### MATERIAL FOR THE TASK
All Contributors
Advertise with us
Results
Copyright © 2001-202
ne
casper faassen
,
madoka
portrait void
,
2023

...

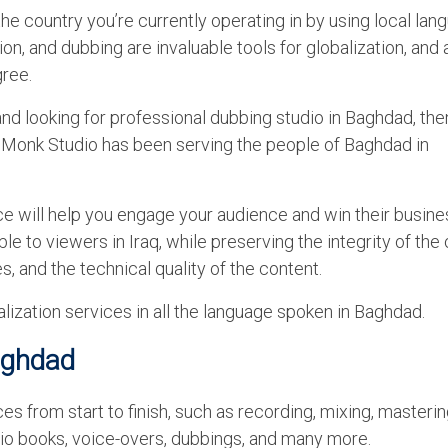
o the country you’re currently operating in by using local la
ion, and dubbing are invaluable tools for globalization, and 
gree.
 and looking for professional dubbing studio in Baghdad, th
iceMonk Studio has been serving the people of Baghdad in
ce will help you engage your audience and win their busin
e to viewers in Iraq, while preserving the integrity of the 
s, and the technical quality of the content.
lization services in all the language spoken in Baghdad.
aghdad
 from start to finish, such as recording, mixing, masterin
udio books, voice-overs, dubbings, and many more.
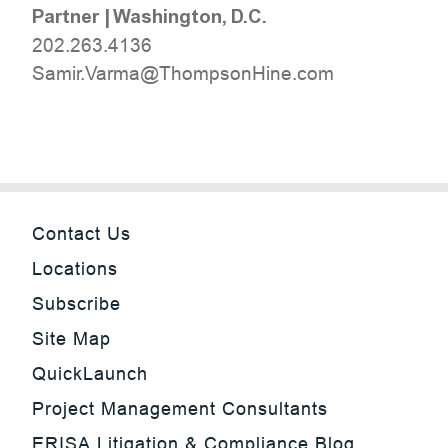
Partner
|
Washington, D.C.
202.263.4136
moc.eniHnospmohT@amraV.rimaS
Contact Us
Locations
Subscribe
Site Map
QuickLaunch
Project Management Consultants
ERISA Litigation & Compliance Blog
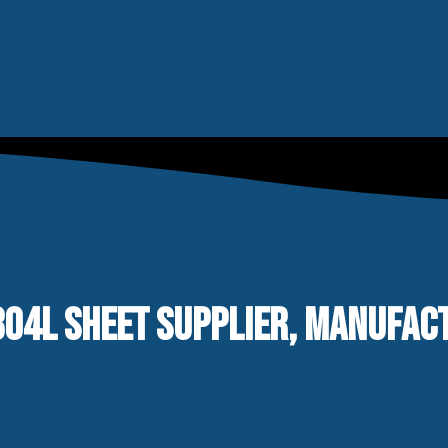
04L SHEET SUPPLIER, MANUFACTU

### THE TASK
For each line in the records that contains the word "Baghdad", make a copy.

### THE ANSWER
 and looking for professional dubbing studio in Baghdad, th
iceMonk Studio has been serving the people of Baghdad in
lization services in all the language spoken in Baghdad.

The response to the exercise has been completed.